There is a joke amongst economists, Nigel Farage tells us
in his "Referendum Stitch-Up" pamphlet, that a real free trade agreement can be illustrated by holding up a blank piece of paper.
That, he avers, is because if trade is genuinely free, there are no regulations to follow or tariffs to pay but business people and traders can get on without hindrance or interference in doing business and creating wealth.
Thus, in principle, we are told, "to create a single market or free trade area is incredibly easy if you know what you are doing and think it through. It merely requires an absence of restriction, most easily achieved by the progressive - or instant - dismantling and removal of all existing barriers and tariffs".
Unfortunately, a regulation-free market is neither desirable nor acceptable, and if this presented as UKIP's objective for Britain once we leave the EU, it will simply invite the hostility (and derision) of those who understand why much of the regulation at present in force must remain.
One can, or course, make a case of the removal of tariffs and also non-tariff barriers, but it is important to realise how important well-crafted regulation is to international trade.
This can be well illustrated addressing the problems of a banana importer, based in London, buying from growers everywhere in the world to supply wholesale and retail customers throughout Europe.
In the nature of things, the quality of the product will vary and with it price. It has thus long been the sensible habit of shippers to use grading schemes – a common language between buyer and seller - so that the nature of any transaction is fully understood.
This does make sense. Our putative buyer, who might decide to purchase a load from Jamaica, may wish to order Grade A bananas, sight unseen. And, as long as an agreed grading scheme is applied, he will know exactly what to expect for his money.

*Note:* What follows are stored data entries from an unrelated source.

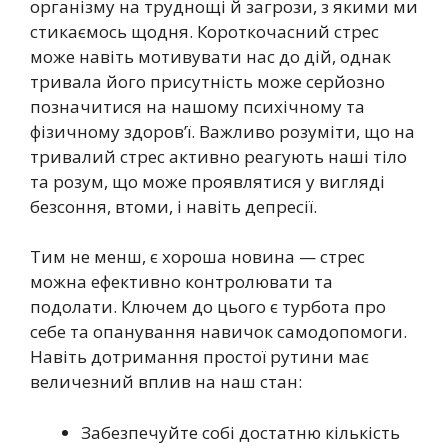
організму на труднощі й загрози, з якими ми
стикаємось щодня. Короткочасний стрес
може навіть мотивувати нас до дій, однак
тривала його присутність може серйозно
позначитися на нашому психічному та
фізичному здоров’ї. Важливо розуміти, що на
тривалий стрес активно реагують наші тіло
та розум, що може проявлятися у вигляді
безсоння, втоми, і навіть депресії.
Тим не менш, є хороша новина — стрес
можна ефективно контролювати та
подолати. Ключем до цього є турбота про
себе та опанування навичок самодопомоги.
Навіть дотримання простої рутини має
величезний вплив на наш стан:
Забезпечуйте собі достатню кількість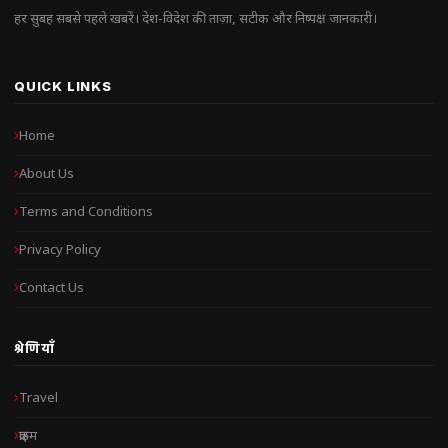
हर सुबह सबसे पहले खबरें। देश-विदेश की ताज़ा, सटीक और निष्पक्ष जानकारी।
QUICK LINKS
Home
About Us
Terms and Conditions
Privacy Policy
Contact Us
श्रेणियाँ
Travel
क्राइम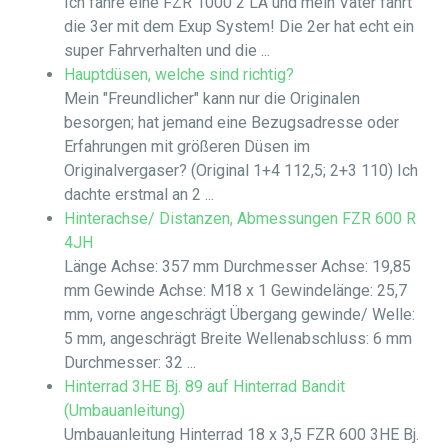
Ich fahre eine FZR 1000 2 LA und mein Vater fährt
die 3er mit dem Exup System! Die 2er hat echt ein
super Fahrverhalten und die ...
Hauptdüsen, welche sind richtig?
Mein "Freundlicher" kann nur die Originalen
besorgen; hat jemand eine Bezugsadresse oder
Erfahrungen mit größeren Düsen im
Originalvergaser? (Original 1+4 112,5; 2+3 110) Ich
dachte erstmal an 2 ...
Hinterachse/ Distanzen, Abmessungen FZR 600 R
4JH
Länge Achse: 357 mm Durchmesser Achse: 19,85
mm Gewinde Achse: M18 x 1 Gewindelänge: 25,7
mm, vorne angeschrägt Übergang gewinde/ Welle:
5 mm, angeschrägt Breite Wellenabschluss: 6 mm
Durchmesser: 32 ...
Hinterrad 3HE Bj. 89 auf Hinterrad Bandit
(Umbauanleitung)
Umbauanleitung Hinterrad 18 x 3,5 FZR 600 3HE Bj.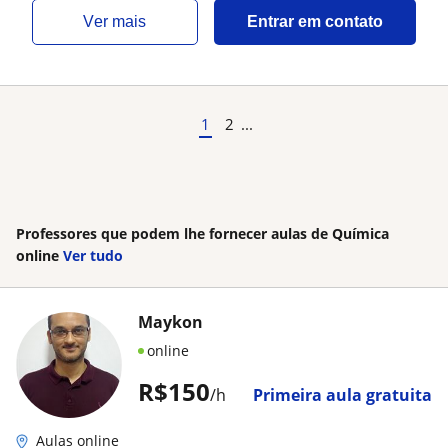
ver mais
Entrar em contato
1
2
...
Professores que podem lhe fornecer aulas de Química
online
Ver tudo
Maykon
online
R$150
/h
Primeira aula gratuita
Aulas online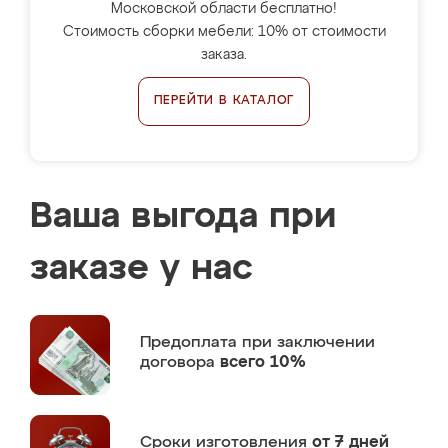
Московской области бесплатно!
Стоимость сборки мебели: 10% от стоимости
заказа.
ПЕРЕЙТИ В КАТАЛОГ
Ваша выгода при
заказе у нас
Предоплата
при заключении
договора
всего 10%
Сроки изготовления
от 7 дней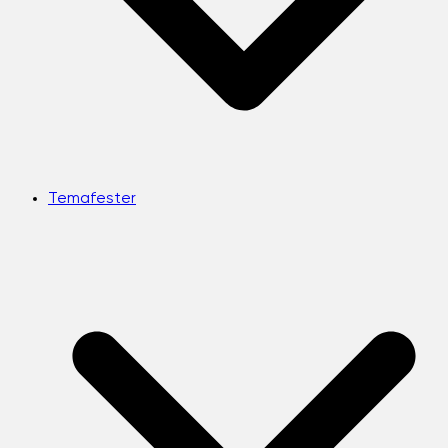
Temafester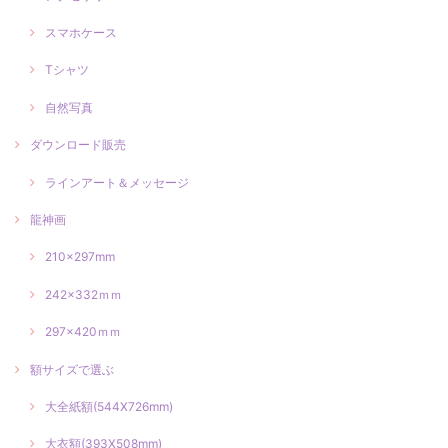
スマホケース
Tシャツ
自然写真
ダウンロード販売
ラインアート＆メッセージ
龍神画
210×297mm
242×332ｍｍ
297×420ｍｍ
額サイズで選ぶ
大全紙額(544X726mm)
大衣額(393X508mm)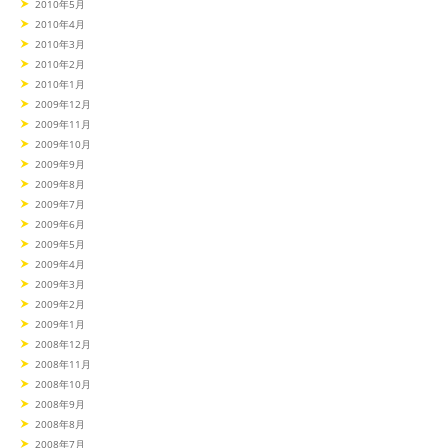
2010年5月
2010年4月
2010年3月
2010年2月
2010年1月
2009年12月
2009年11月
2009年10月
2009年9月
2009年8月
2009年7月
2009年6月
2009年5月
2009年4月
2009年3月
2009年2月
2009年1月
2008年12月
2008年11月
2008年10月
2008年9月
2008年8月
2008年7月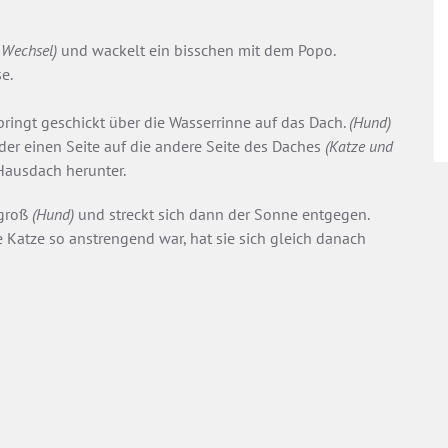
 Wechsel)
und wackelt ein bisschen mit dem Popo.
e.
pringt geschickt über die Wasserrinne auf das Dach.
(Hund)
 der einen Seite auf die andere Seite des Daches
(Katze und
ausdach herunter.
 groß
(Hund)
und streckt sich dann der Sonne entgegen.
e Katze so anstrengend war, hat sie sich gleich danach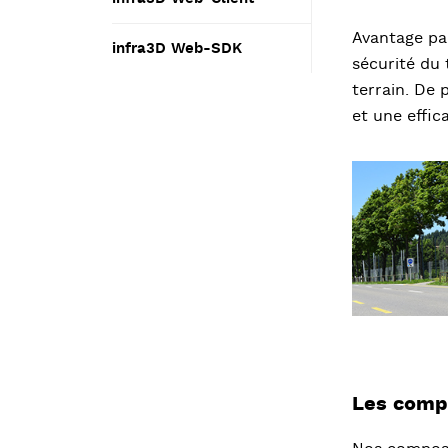
Avantage par
infra3D Web-SDK
sécurité du 
terrain. De 
et une effic
Les compo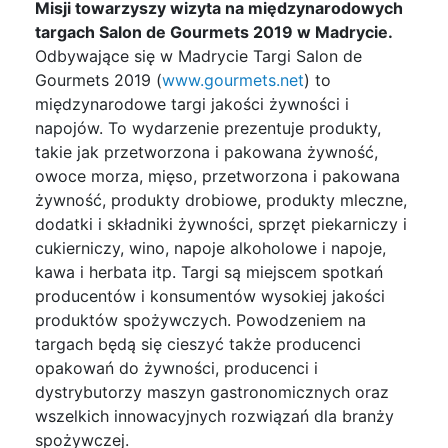
Misji towarzyszy wizyta na międzynarodowych
targach Salon de Gourmets 2019 w Madrycie.
Odbywające się w Madrycie Targi Salon de
Gourmets 2019 (
www.gourmets.net
) to
międzynarodowe targi jakości żywności i
napojów. To wydarzenie prezentuje produkty,
takie jak przetworzona i pakowana żywność,
owoce morza, mięso, przetworzona i pakowana
żywność, produkty drobiowe, produkty mleczne,
dodatki i składniki żywności, sprzęt piekarniczy i
cukierniczy, wino, napoje alkoholowe i napoje,
kawa i herbata itp. Targi są miejscem spotkań
producentów i konsumentów wysokiej jakości
produktów spożywczych. Powodzeniem na
targach będą się cieszyć także producenci
opakowań do żywności, producenci i
dystrybutorzy maszyn gastronomicznych oraz
wszelkich innowacyjnych rozwiązań dla branży
spożywczej.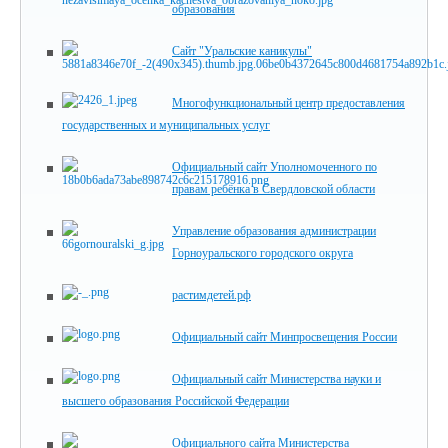
образования
Сайт "Уральские каникулы"
Многофункциональный центр предоставления
государственных и муниципальных услуг
Официальный сайт Уполномоченного по
правам ребёнка в Свердловской области
Управление образования администрации
Горноуральского городского округа
растимдетей.рф
Официальный сайт Минпросвещения России
Официальный сайт Министерства науки и
высшего образования Российской Федерации
Официального сайта Министерства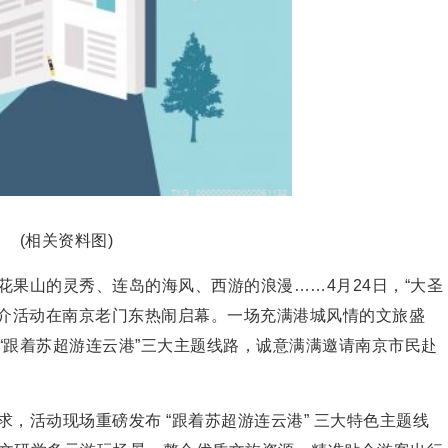
(相关资料图)
）花果山的灵秀、连岛的海风、西游的浪漫……4月24日，“大圣
）推介活动在南京老门东热闹启幕。一场充满港城风情的文旅盛
“跟着苏超游连云港”三大主题线路，诚意满满邀请南京市民赴
，活动现场重磅发布 “跟着苏超游连云港” 三大特色主题线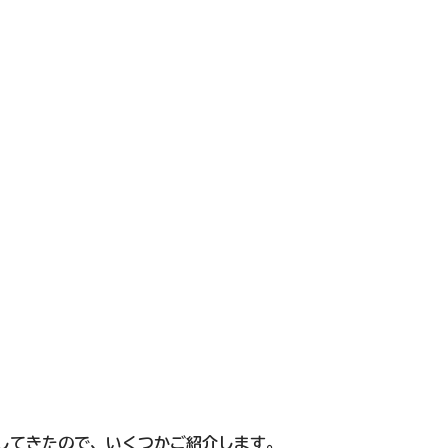
してきたので、いくつかご紹介します。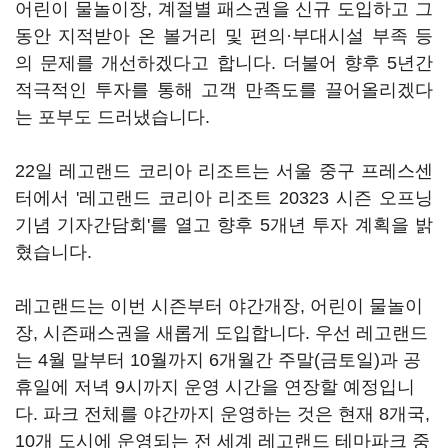
어린이 물놀이장, 계절별 패스권을 신규 도입하고 그
동안 지적받아 온 볼거리 및 편의·부대시설 부족 등
의 문제를 개선하겠다고 합니다. 더불어 향후 5년간
적극적인 투자를 통해 고객 만족도를 끌어올리겠다
는 포부도 드러냈습니다.
22일 레고랜드 코리아 리조트는 서울 중구 프레스센
터에서 '레고랜드 코리아 리조트 20323 시즌 오프닝
기념 기자간담회'를 열고 향후 5개년 투자 계획을 밝
혔습니다.
레고랜드는 이번 시즌부터 야간개장, 어린이 물놀이
장, 시즌패스권을 새롭게 도입합니다. 우선 레고랜드
는 4월 말부터 10월까지 6개월간 주말(금토일)과 공
휴일에 저녁 9시까지 운영 시간을 연장할 예정입니
다. 파크 전체를 야간까지 운영하는 것은 현재 8개국,
10개 도시에 운영되는 전 세계 레고랜드 테마파크 중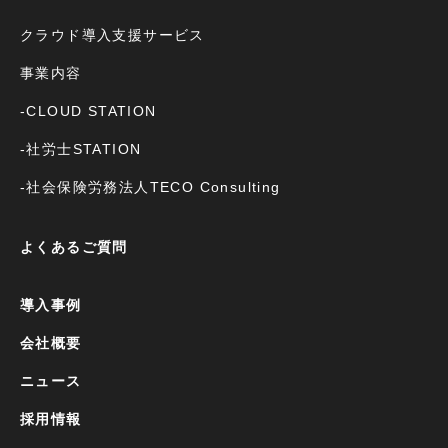
クラウド導入支援サービス
事業内容
-CLOUD STATION
-社労士STATION
-社会保険労務法人TECO Consulting
よくあるご質問
導入事例
会社概要
ニュース
採用情報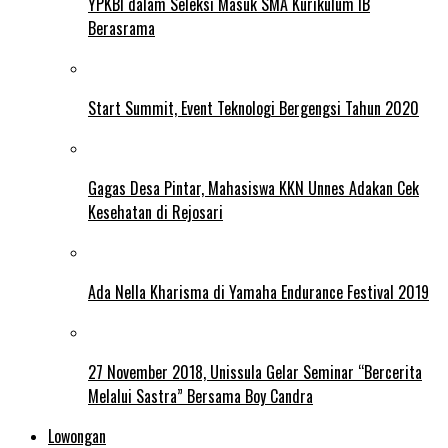
YPKBI dalam Seleksi Masuk SMA Kurikulum IB
Berasrama
Start Summit, Event Teknologi Bergengsi Tahun 2020
Gagas Desa Pintar, Mahasiswa KKN Unnes Adakan Cek
Kesehatan di Rejosari
Ada Nella Kharisma di Yamaha Endurance Festival 2019
27 November 2018, Unissula Gelar Seminar “Bercerita
Melalui Sastra” Bersama Boy Candra
Lowongan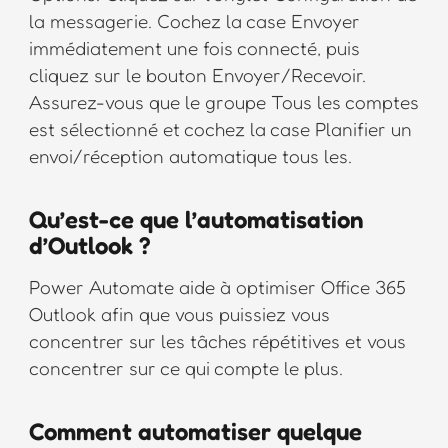
la messagerie. Cochez la case Envoyer
immédiatement une fois connecté, puis
cliquez sur le bouton Envoyer/Recevoir.
Assurez-vous que le groupe Tous les comptes
est sélectionné et cochez la case Planifier un
envoi/réception automatique tous les.
Qu’est-ce que l’automatisation
d’Outlook ?
Power Automate aide à optimiser Office 365
Outlook afin que vous puissiez vous
concentrer sur les tâches répétitives et vous
concentrer sur ce qui compte le plus.
Comment automatiser quelque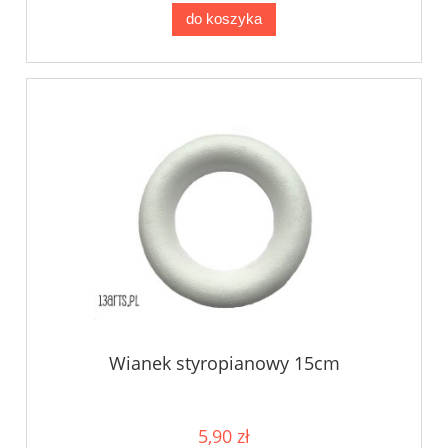
do koszyka
Wianek styropianowy 15cm
5,90 zł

There could be problems, though, if he wished to buy Grade A bananas from Costa Rica and that country operated a different grading scheme. National authorities in some countries could even give their exporters a price advantage by setting more relaxed standards, while still allowing produce to be called Grade A, to the detriment of buyer and consumer.
More complications arise if different consumer countries dictate their own specific standards, thus leaving our putative importer being able to buy produce from one country which he can then sell in some countries but not others. Thus, each country having different standards - whether producer or consumer - is a recipe for chaos.
On that basis, it makes absolute sense to have international standards.for commodities which are traded internationally. And for them to work, they must be common standards that are known and recognised by buyers and sellers alike.
Such standards are not in any way a restraint on trade – quite the reverse. When properly and sensitively crafted, they facilitate trade and are seen, overall, as beneficial. As such, they are a necessary precursor to free trade. Clearly, that applies here
with South African bananas.
This being the case, it is unsurprising that many commodity standards pre-date EU regulations. In fact, much of the current EU legislation for agricultural produce is based on a British model developed long before we joined the EEC. Even in the land of the free, the United States, agricultural produce for inter-state commerce was being regulated as early as 1880.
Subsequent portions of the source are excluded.